Работники банка уставились на это, не зная, как реагировать.
– Дамы и господа, – произнес Бент, и его голос гулким эхом прокатился в воцарившейся тишине. – Я должен принести вам столько извинений. Я совершил множество ошибок. Да, вся моя жизнь была ошибкой. Я верил, что истинная ценность заключается в кусках металла. Почти все, во что я верил, на самом деле не стоит и гроша, но господин фон Липвиг поверил в меня, и поэтому сегодня я здесь. Давайте делать деньги, основанные не на геологической прихоти, но на гении человеческих рук и разума. А теперь… – Он прервался, потому что госпожа Драпс сжала его руку. – Ах да, как я мог забыть? Теперь я всем сердцем верю в то, что госпожа Драпс выйдет за меня замуж в Веселой Часовне в Гильдии Шутовских дел в ближайшую субботу, церемонию проведет преподобный брат Бим-Бом. Приглашены все…
– …только осторожнее выбирайте костюм, потому что это побелочная свадьба, – сказала госпожа Драпс, пытаясь говорить игриво.
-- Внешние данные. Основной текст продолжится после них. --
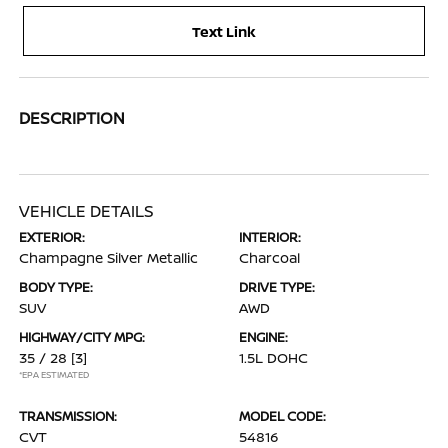
Text Link
DESCRIPTION
VEHICLE DETAILS
EXTERIOR:
INTERIOR:
Champagne Silver Metallic
Charcoal
BODY TYPE:
DRIVE TYPE:
SUV
AWD
HIGHWAY/CITY MPG:
ENGINE:
35 / 28
[3]
1.5L DOHC
*EPA ESTIMATED
TRANSMISSION:
MODEL CODE:
CVT
54816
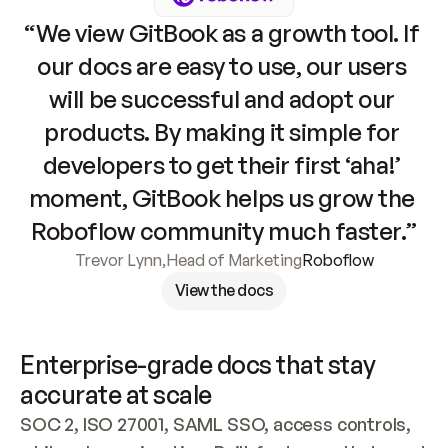
“We view GitBook as a growth tool. If 
our docs are easy to use, our users 
will be successful and adopt our 
products. By making it simple for 
developers to get their first ‘aha!’ 
moment, GitBook helps us grow the 
Roboflow community much faster.”
Trevor Lynn
,
Head of Marketing
Roboflow
View the docs
Enterprise-grade docs that stay 
accurate at scale
SOC 2, ISO 27001, SAML SSO, access controls, 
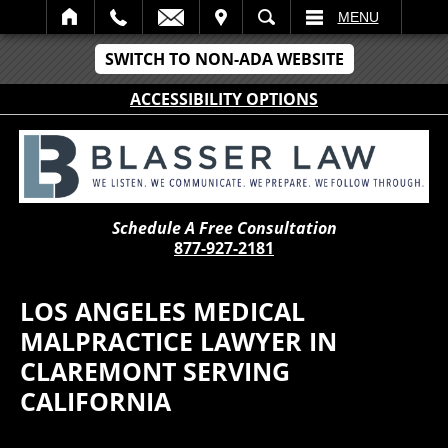
IT
SEARCH
MENU
SWITCH TO NON-ADA WEBSITE
ACCESSIBILITY OPTIONS
Schedule A Free Consultation
877-927-2181
LOS ANGELES MEDICAL
MALPRACTICE LAWYER IN
CLAREMONT SERVING
CALIFORNIA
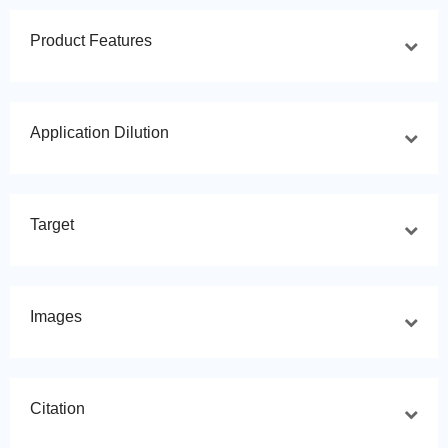
Product Features
Application Dilution
Target
Images
Citation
– И с этим мне остается только… – попытался продолжить господин Бент, но тут его сослуживцы осознали, что они только что услышали, и обступили жениха и невесту. Женщин тянуло к будущей госпоже не-Драпс ни с чем не сравнимой силой притяжения обручального кольца, а мужчины сначала хлопали господина Бента по спине, а потом перешли к чему-то неслыханному, а именно: подхватили его и на руках пронесли по комнате.
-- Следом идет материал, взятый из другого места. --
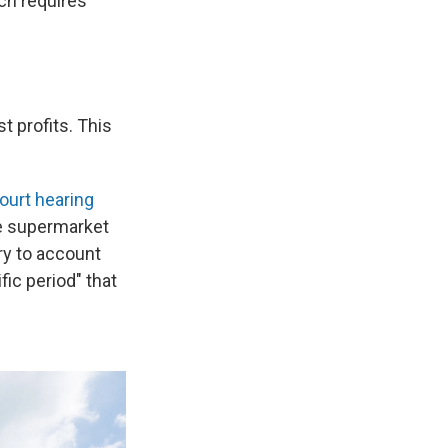
ch requires
t profits.
This
ourt hearing
he supermarket
ry to account
fic period" that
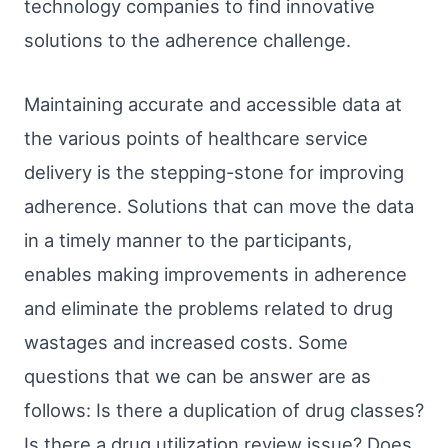
technology companies to find innovative
solutions to the adherence challenge.
Maintaining accurate and accessible data at
the various points of healthcare service
delivery is the stepping-stone for improving
adherence. Solutions that can move the data
in a timely manner to the participants,
enables making improvements in adherence
and eliminate the problems related to drug
wastages and increased costs. Some
questions that we can be answer are as
follows: Is there a duplication of drug classes?
Is there a drug utilization review issue? Does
В конце концов Мокрицу пришлось поднести ладони ко рту и прикрикнуть:
– Дамы и господа, посмотрите на время! Наши клиенты ждут, дамы и господа! Не будем мешать себе делать деньги! Нам нельзя быть плотиной в экономическом потоке!
…и он задумался, чем сейчас занят Хьюберт…
Высунув язык от усердия, Игорь вынул тонкую трубочку из клокочущих недр Хлюпера.
Несколько пузырьков зигзагами поднялись наверх центрального гидроблока и с хлюпом вырвались на поверхность.
Хьюберт вздохнул с облегчением.
– Отличная работа, Игорь, остался всего один до… Игорь?
– Йа, гофподин, – сказал Игорь у него из-за спины.
– Кажется, все работает, Игорь! Старый добрый черездефисный кремний! Но ты уверен, что он и дальше будет действовать как экономический модулятор?
– Йа, гофподин. Я абфолютно уверен в новом рафположении клапанов. Город будет влияйт на Хлюпер, ефли пожелайт, но не наоборот.
– Даже так, было бы ужасно, если бы он угодил в плохие руки, Игорь. Я все думаю, не преподнести ли Хлюпер правительству. Что скажешь?
Игорь обдумал это. По его опыту, «правительство» было самым точным определением «плохих рук».
– Я говорийт, что тебе фтоит вофпользовайтфя возможнофть чаще дышайт фвежим воздухом, гофподин, – сказал он ласково.
– Да, я, наверное, действительно заработался, – сказал Хьюберт. – Хм… насчет господина фон Липвига…
– Йа?
Хьюберт имел вид человека, боровшегося с собственной совестью и получившего коленом в глаз.
– Я хочу положить золото обратно в хранилище. Это решит все его проблемы.
– Но золото было украдено много лет назад, гофподин, – терпеливо объяснил Игорь. – Ты тут ни при чем.
– Нет, но они обвиняли господина фон Липвига, а он всегда был так добр к нам.